Instructions to use abdoelsayed/dear-8b-reranker-ranknet-v1 with libraries, inference providers, notebooks, and local apps. Follow these links to get started.
- Libraries
- Transformers
How to use abdoelsayed/dear-8b-reranker-ranknet-v1 with Transformers:
# Use a pipeline as a high-level helper from transformers import pipeline pipe = pipeline("text-classification", model="abdoelsayed/dear-8b-reranker-ranknet-v1")# Load model directly from transformers import AutoTokenizer, AutoModelForSequenceClassification tokenizer = AutoTokenizer.from_pretrained("abdoelsayed/dear-8b-reranker-ranknet-v1") model = AutoModelForSequenceClassification.from_pretrained("abdoelsayed/dear-8b-reranker-ranknet-v1") - Notebooks
- Google Colab
- Kaggle
DeAR-8B-Reranker-RankNet-v1
Model Description
DeAR-8B-Reranker-RankNet-v1 is an 8B parameter neural reranker trained with RankNet loss and knowledge distillation. This model is part of the DeAR framework family and achieves strong performance on standard IR benchmarks while being significantly faster than larger teacher models.
Model Details
- Model Type: Pointwise Reranker (Sequence Classification)

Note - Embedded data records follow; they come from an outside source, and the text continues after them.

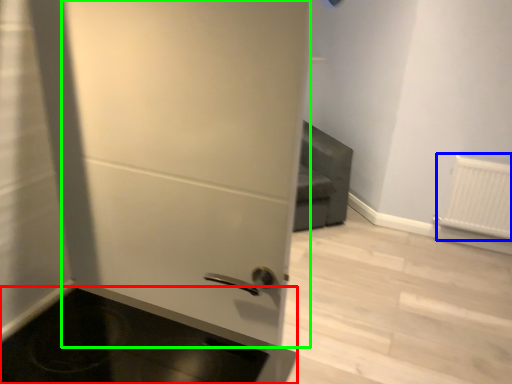 Question: Which object is positioned closest to appliance (highlighted by a red box)? Select from radiator (highlighted by a blue box) and door (highlighted by a green box).

Choices:
 (A) radiator
 (B) door

Answer: (B) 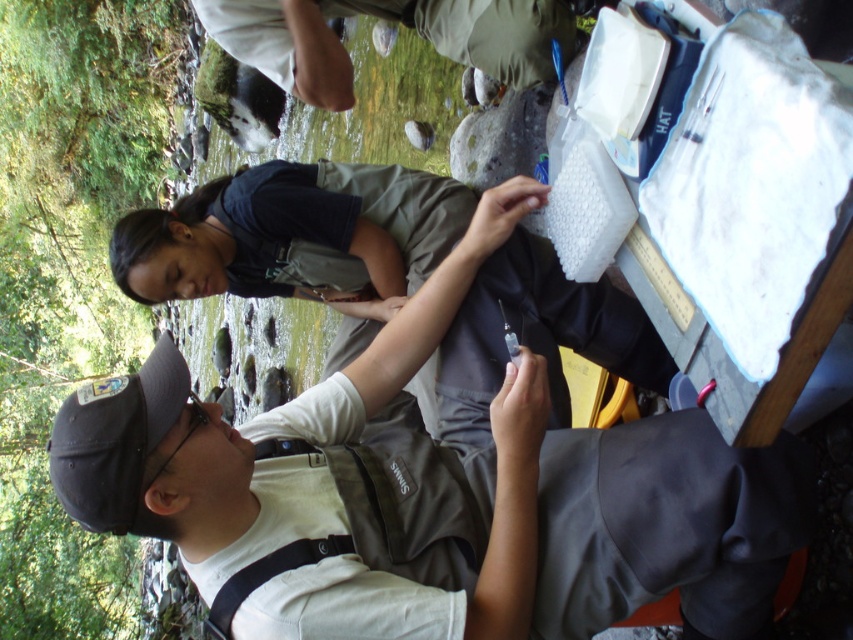 You are a photographer trying to capture a clear photo of both the matte gray vest at center and the dark gray uniform at center. Since you want both subjects to be fully visible in the frame, which one should you adjust your camera angle to focus on first to ensure the taller subject is fully captured?

The matte gray vest at center is taller than the dark gray uniform at center. To ensure both are fully visible, focus on the matte gray vest at center first as it requires more vertical space in the frame.

You are a photographer trying to capture a clear shot of the dark gray uniform at center and the light beige fabric pants at upper center. Since you want both subjects to be in focus, which one should you focus on first to ensure the other is also in focus?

- Base Model: LLaMA-3.1-8B
- Parameters: 8 billion
- Training Method: Knowledge Distillation + RankNet Loss
- Teacher Model: LLaMA2-13B-RankLLaMA
- Training Data: MS MARCO
- Precision: BFloat16
Key Features
✅ High Performance: Competitive with 13B teacher on BEIR benchmarks
✅ Fast Inference: 2.2s average latency on standard GPU
✅ Memory Efficient: Fits on single 24GB GPU
✅ Knowledge Distillation: Enhanced with Chain-of-Thought reasoning
Performance
| Benchmark | NDCG@10 |
|---|---|
| TREC DL19 | 74.5 |
| TREC DL20 | 72.8 |
| BEIR (Avg) | 45.2 |
| MS MARCO Dev | 68.9 |
Usage
Quick Start
import torch
from transformers import AutoTokenizer, AutoModelForSequenceClassification
# Load model
model_path = "abdoelsayed/dear-8b-reranker-ranknet-v1"
tokenizer = AutoTokenizer.from_pretrained(model_path)
model = AutoModelForSequenceClassification.from_pretrained(
model_path,
torch_dtype=torch.bfloat16
)
model.eval().cuda()
# Score a query-document pair
query = "What is machine learning?"
document = "Machine learning is a subset of artificial intelligence..."
inputs = tokenizer(
f"query: {query}",
f"document: {document}",
return_tensors="pt",
truncation=True,
max_length=228, # q_max_len(32) + p_max_len(196)
padding="max_length"
)
inputs = {k: v.cuda() for k, v in inputs.items()}
with torch.no_grad():
score = model(**inputs).logits.squeeze().item()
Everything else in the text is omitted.